Direct evidence for grain boundary passivation in Cu(In,Ga)Se2 solar cells through alkali-fluoride post-deposition treatments

The properties and performance of polycrystalline materials depend critically on the properties of their grain boundaries. Polycrystalline photovoltaic materials - e.g. hybrid halide perovskites, copper indium gallium diselenide (CIGSe) and cadmium telluride - have already demonstrated high efficiencies and promise cost-effective electricity supply. For CIGSe-based solar cells, an efficiency above 23% has recently been achieved using an alkali-fluoride post-deposition treatment; however, its full impact and functional principle are not yet fully understood. Here, we show direct evidence for the passivation of grain boundaries in CIGSe treated with three different alkali-fluorides through a detailed study of the nanoscale optoelectronic properties.

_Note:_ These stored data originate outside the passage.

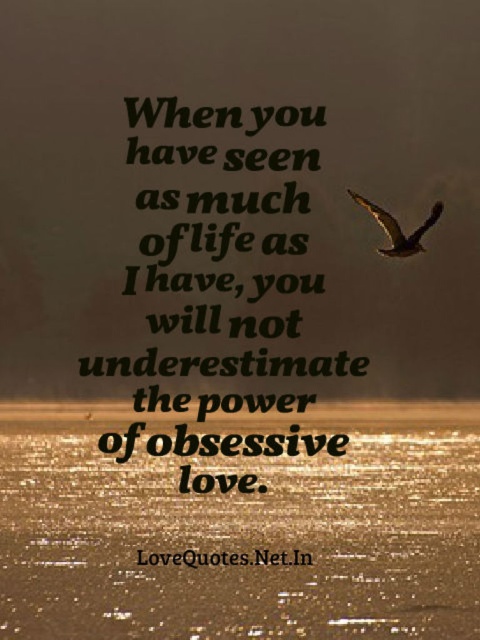 You are an artist trying to paint the scene. You need to decide which object to paint first based on their sizes. According to the description, which object should you paint first, the shiny metallic water at bottom or the black paper quote at center?

The shiny metallic water at bottom is smaller than the black paper quote at center, so you should paint the black paper quote at center first since it is larger and might require more attention to detail.

You are an artist trying to paint the scene. You need to know which object is taller between the shiny metallic water at bottom and the black text at center. Can you tell me?

The shiny metallic water at bottom is taller than the black text at center.

You are standing in a serene scene with water reflecting warm sunset hues. You notice two points marked in the image. Which point is closer to you, point (x=478, y=536) or point (x=428, y=216)?

Point (x=428, y=216) is closer to you because the description states that point (x=478, y=536) is further to the camera than point (x=428, y=216). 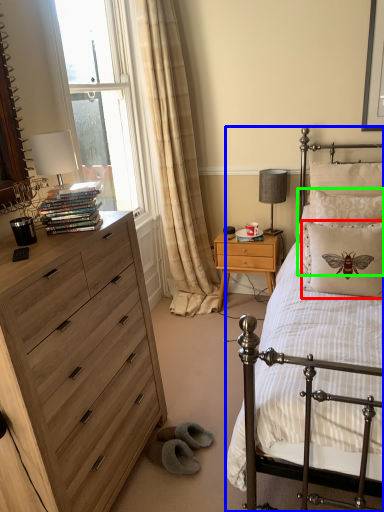 Question: Which object is the farthest from pillow (highlighted by a red box)? Choose among these: bed (highlighted by a blue box) or pillow (highlighted by a green box).

Choices:
 (A) bed
 (B) pillow

Answer: (A) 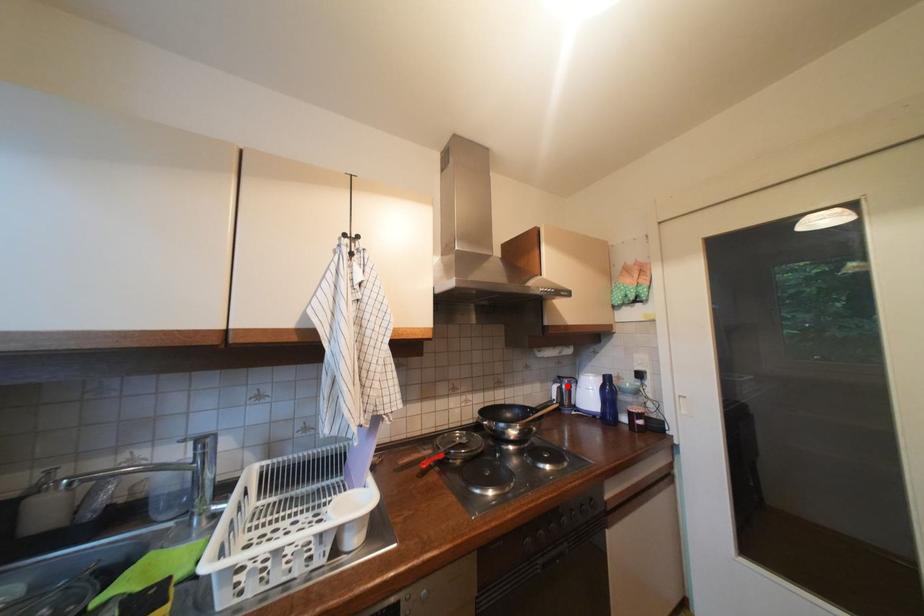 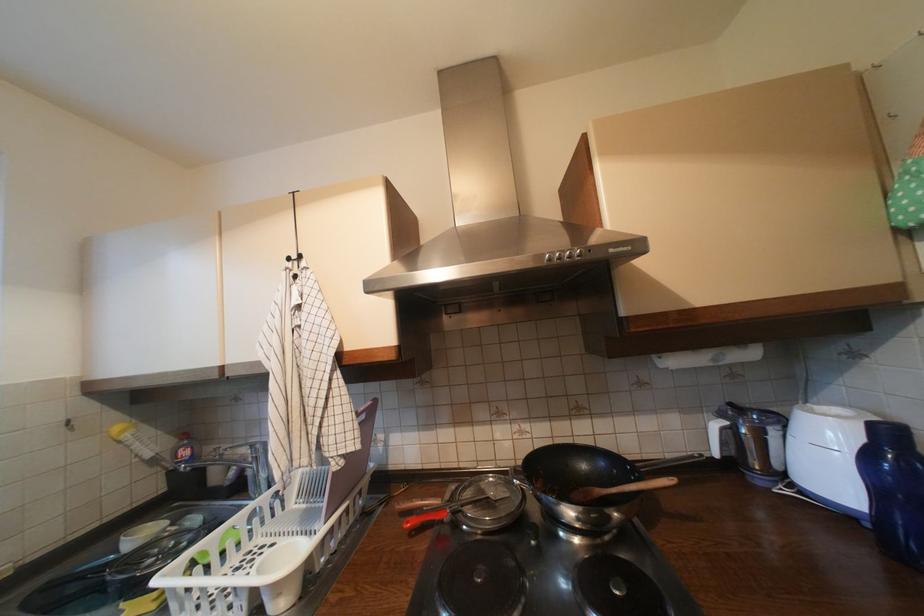 Question: I am providing you with two images of the same scene from different viewpoints. Image1 has a red point marked. In image2, the corresponding 3D location appears at what relative position? Reply with the corresponding letter.

Choices:
 (A) Closer
 (B) Farther

Answer: (A) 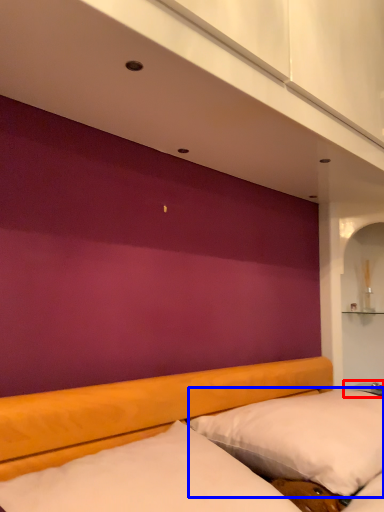 Question: Among these objects, which one is nearest to the camera, table (highlighted by a red box) or pillow (highlighted by a blue box)?

Choices:
 (A) table
 (B) pillow

Answer: (B) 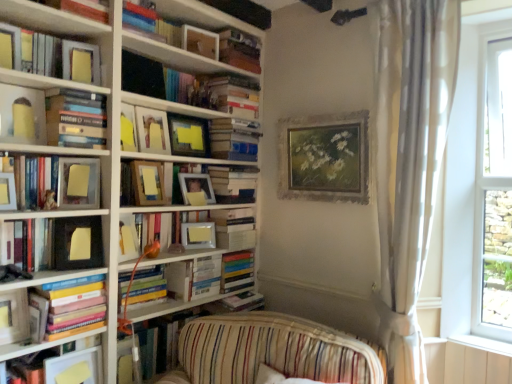 Question: Looking at the image, does wooden picture frame at center, which is counted as the seventh picture frame, starting from the right, seem bigger or smaller compared to matte black picture frame at upper left, which is the 9th picture frame from right to left?

Choices:
 (A) small
 (B) big

Answer: (B)

Question: In terms of width, does wooden picture frame at center, which is counted as the seventh picture frame, starting from the right, look wider or thinner when compared to matte black picture frame at upper left, positioned as the second picture frame in left-to-right order?

Choices:
 (A) thin
 (B) wide

Answer: (B)

Question: Which object is the closest to the hardcover book at upper center, which is the 14th book in bottom-to-top order?

Choices:
 (A) matte black picture frame at upper left, positioned as the second picture frame in left-to-right order
 (B) matte wooden shelf at center, placed as the 1th shelf when sorted from bottom to top
 (C) silver metallic picture frame at center, marked as the eighth picture frame in a left-to-right arrangement
 (D) wooden picture frame at upper center, acting as the 9th picture frame starting from the left
 (E) wooden picture frame at center, which is counted as the 4th picture frame, starting from the left

Answer: (D)

Question: Which object is the closest to the matte silver picture frame at left, positioned as the 1th picture frame in left-to-right order?

Choices:
 (A) wooden book at upper center, the fourth book when ordered from top to bottom
 (B) matte black frame at left, acting as the thirteenth book starting from the top
 (C) white sheer curtain at right
 (D) silver metallic picture frame at center, marked as the eighth picture frame in a left-to-right arrangement
 (E) matte yellow paper at upper center, the 5th picture frame viewed from the right

Answer: (B) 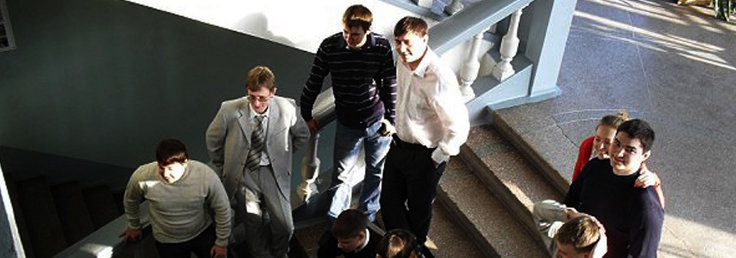 Image resolution: width=736 pixels, height=258 pixels. I want to click on stairs, so pos(470,209), pos(512,183). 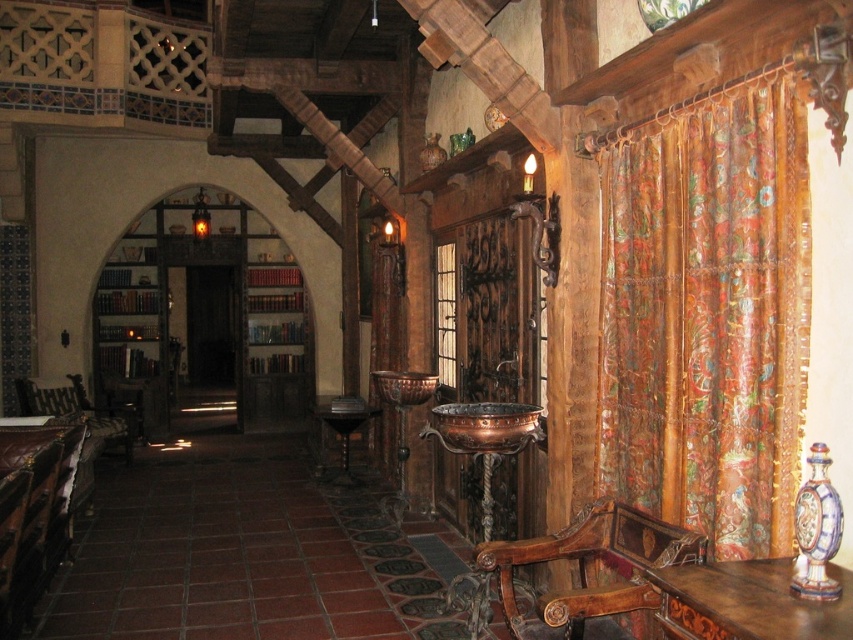 You are a knight standing in the grand medieval room. You need to move from your current position to the wooden table at center. There is a leather cushioned chair at center in the way. Can you walk around it without touching the chair? The room has a minimum clearance of 1 meter required for safe passage.

The leather cushioned chair at center and wooden table at center are 2.63 meters apart. Since the required clearance is 1 meter, there is enough space to navigate around the chair safely. Yes, you can walk around the leather cushioned chair at center without touching it.

You are standing in the grand medieval room and need to sit down. Where is the polished wood chair at center located in relation to the room?

The polished wood chair at center is located at the center of the room at coordinates approximately 0.895 on the x axis and 0.691 on the y axis.

You are standing in the grand medieval room and want to sit down. There is a polished wood chair at center. Can you reach the chair from your current position at point [589,572]?

Yes, you are already at the polished wood chair at center since the point [589,572] is on it. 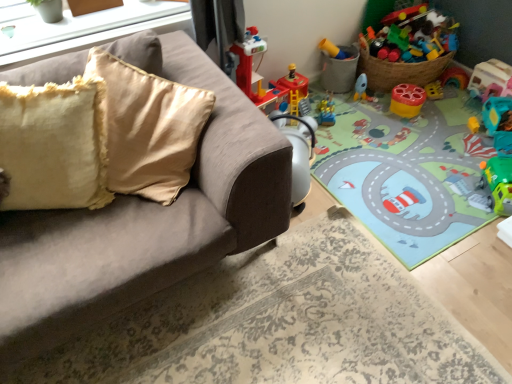 Identify the location of vacant space that is in between green plastic toy car at lower right, the third toy from the right, and yellow plastic cup at center-right, the 3th toy from the left. The image size is (512, 384). (444, 145). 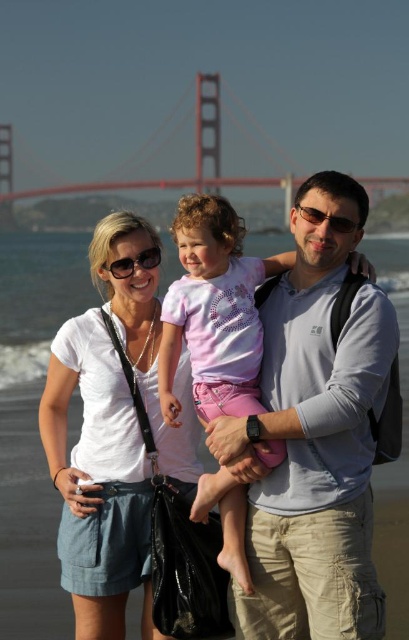 Question: Can you confirm if gray cotton shirt at center is positioned to the right of white cotton shirt at center?

Choices:
 (A) no
 (B) yes

Answer: (B)

Question: Based on their relative distances, which object is farther from the white cotton shirt at center?

Choices:
 (A) gray cotton shirt at center
 (B) red painted steel bridge at upper center

Answer: (B)

Question: Can you confirm if gray cotton shirt at center is bigger than red painted steel bridge at upper center?

Choices:
 (A) no
 (B) yes

Answer: (A)

Question: Estimate the real-world distances between objects in this image. Which object is closer to the red painted steel bridge at upper center?

Choices:
 (A) gray cotton shirt at center
 (B) white cotton shirt at center

Answer: (A)

Question: Which point appears farthest from the camera in this image?

Choices:
 (A) (107, 188)
 (B) (233, 598)

Answer: (A)

Question: Is the position of gray cotton shirt at center less distant than that of white cotton shirt at center?

Choices:
 (A) no
 (B) yes

Answer: (B) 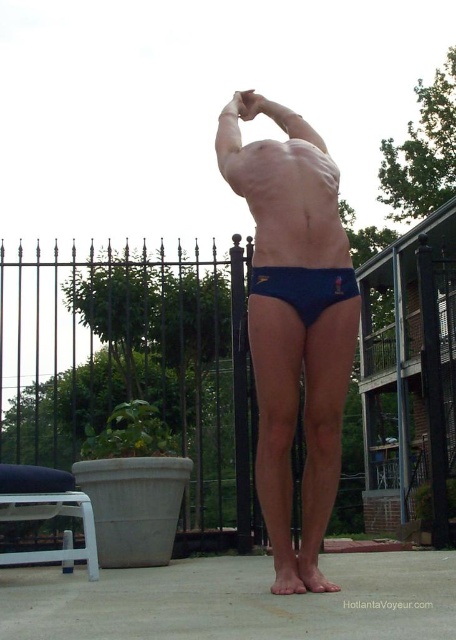 Question: Which point appears farthest from the camera in this image?

Choices:
 (A) (291, 305)
 (B) (316, 493)

Answer: (B)

Question: Is the position of blue matte underwear at center more distant than that of navy blue fabric briefs at center?

Choices:
 (A) yes
 (B) no

Answer: (B)

Question: Among these objects, which one is nearest to the camera?

Choices:
 (A) navy blue fabric briefs at center
 (B) blue matte underwear at center

Answer: (B)

Question: Can you confirm if blue matte underwear at center is positioned below navy blue fabric briefs at center?

Choices:
 (A) yes
 (B) no

Answer: (A)

Question: Which of the following is the farthest from the observer?

Choices:
 (A) (352, 276)
 (B) (307, 228)

Answer: (A)

Question: Can you confirm if blue matte underwear at center is positioned to the left of navy blue fabric briefs at center?

Choices:
 (A) yes
 (B) no

Answer: (A) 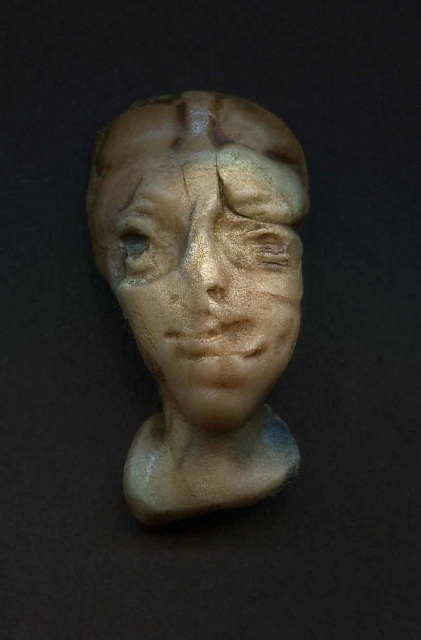 You are an art conservator examining a sculpture. You need to place a protective cover over the matte gold bust at center. The cover must be centered precisely at point (x=205, y=292). Can you confirm the exact location of the matte gold bust at center to ensure proper placement?

The matte gold bust at center is located at point (x=205, y=292), so placing the cover centered at that coordinate will ensure proper coverage.

You are standing 2 meters away from the sculpture. If you move forward 0.72 meters, will you be closer than 1 meter to the point labeled as point (261, 163)?

After moving forward 0.72 meters from your initial position 2 meters away, you will be 1.28 meters away from the point labeled as point (261, 163). Since 1.28 meters is greater than 1 meter, you will not be closer than 1 meter to that point. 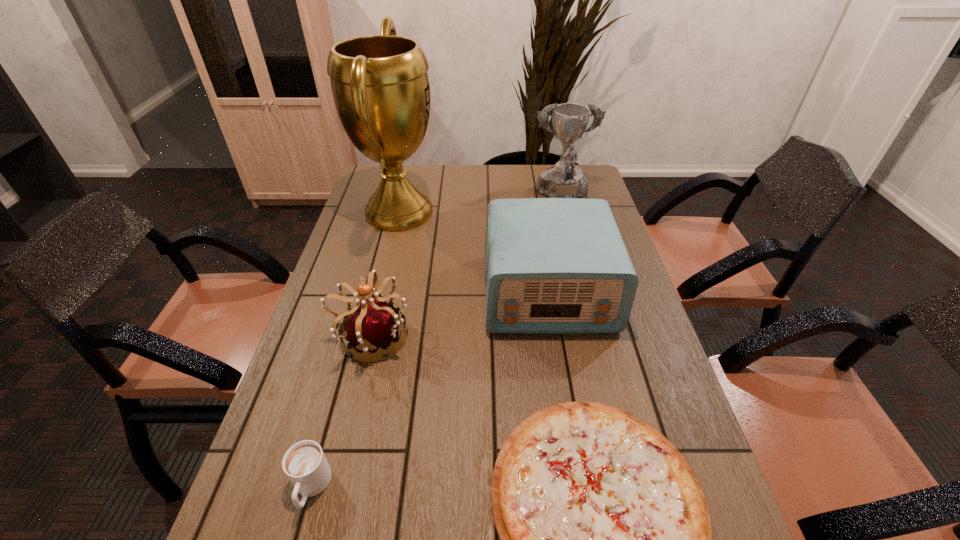 Locate an element on the screen. award that is positioned at the far edge is located at coordinates (563, 180).

At what (x,y) coordinates should I click in order to perform the action: click on trophy cup that is at the left edge. Please return your answer as a coordinate pair (x, y). The image size is (960, 540). Looking at the image, I should click on (380, 85).

This screenshot has width=960, height=540. I want to click on tiara that is at the left edge, so click(x=373, y=323).

The image size is (960, 540). I want to click on cappuccino situated at the left edge, so click(x=304, y=463).

I want to click on award present at the right edge, so click(563, 180).

You are a GUI agent. You are given a task and a screenshot of the screen. Output one action in this format:
    pyautogui.click(x=<x>, y=<y>)
    Task: Click on the radio receiver located at the right edge
    The image size is (960, 540).
    Given the screenshot: What is the action you would take?
    point(552,265)

You are a GUI agent. You are given a task and a screenshot of the screen. Output one action in this format:
    pyautogui.click(x=<x>, y=<y>)
    Task: Click on the object located at the far left corner
    
    Given the screenshot: What is the action you would take?
    pyautogui.click(x=380, y=85)

This screenshot has width=960, height=540. I want to click on object situated at the far right corner, so click(x=563, y=180).

Locate an element on the screen. The height and width of the screenshot is (540, 960). free space at the far edge of the desktop is located at coordinates (507, 172).

Locate an element on the screen. vacant region at the left edge of the desktop is located at coordinates (348, 278).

We determine a correlation of the surface potential change at grain boundaries with the open-circuit voltage, which is supported by numerical simulations. Our results suggest that heavier alkali elements might lead to better passivation by reducing the density of charged defects and increasing the formation of secondary phases at grain boundaries.

Introduction

The use of polycrystalline materials for photovoltaic (PV) energy conversion promises fast fabrication and high cost-savings potential. However, the properties of polycrystalline semiconductors are frequently dominated by the properties of grain boundaries (GBs). In recent years, thin-film solar cells based on polycrystalline cadmium telluride (CdTe), Cu(In,Ga)Se2 (CIGSe), and lead-halide perovskite absorbers have surpassed the barrier of 22% power conversion efficiency. These outstanding efficiencies have been achieved through tedious materials and device optimization. It is obvious that in such high-efficiency devices the GBs are not leading to strong carrier recombination. In fact, some of the strategies for efficiency improvement have subsequently been identified to passivate GBs, e.g. a cadmium-chloride (CdCl2) treatment in CdTe solar cells and a polymer treatment in perovskite solar cells. For CIGSe solar cells an alkali-fluoride (AlkF) post-deposition treatment (PDT) has recently led to a significant increase in the efficiencies. Indeed, it has been reported that for a potassium-fluoride (KF)-PDT the electronic properties of the GBs are beneficially modified. However, a full understanding of the role of GBs in CIGSe is still lacking, especially in view of the heavier AlkF-PDT using rubidium-fluoride (RbF) and cesium-fluoride (CsF), which have led to higher record efficiencies in the last 2 years.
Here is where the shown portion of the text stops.